Thursday, February 21, 2008

Too Much Security: Is There Such a Thing?

I just logged onto my 401K account, in preparation for some big changes that I will be blogging about in the next few days (all good stuff). When I logged onto the site I was told that the log-in process will be changing and I was asked to pick a new user name and password. So far so good, but here comes the hassle. The user name must contain at least 6 characters at least one of which is a number and one of which is a letter. The password must contain 8 characters, using the same rules.

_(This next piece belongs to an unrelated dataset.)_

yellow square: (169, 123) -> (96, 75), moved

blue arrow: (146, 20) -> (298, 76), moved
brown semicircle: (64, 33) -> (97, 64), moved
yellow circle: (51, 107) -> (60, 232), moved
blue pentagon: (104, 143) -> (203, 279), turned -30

None of my standard passwords meet all of these criteria, and here you go. Another password I must now remember. Of course the upshot of all of these complicated passwords is less, not more security. For example, my company requires employees to create 8 character complicated passwords that change every three months. As a result, I can never remember my password (or don't trust myself to remember it) and so I wrote down the password and taped it to the wall of my office. Wouldn't it be more secure to let me select a password I could actually remember?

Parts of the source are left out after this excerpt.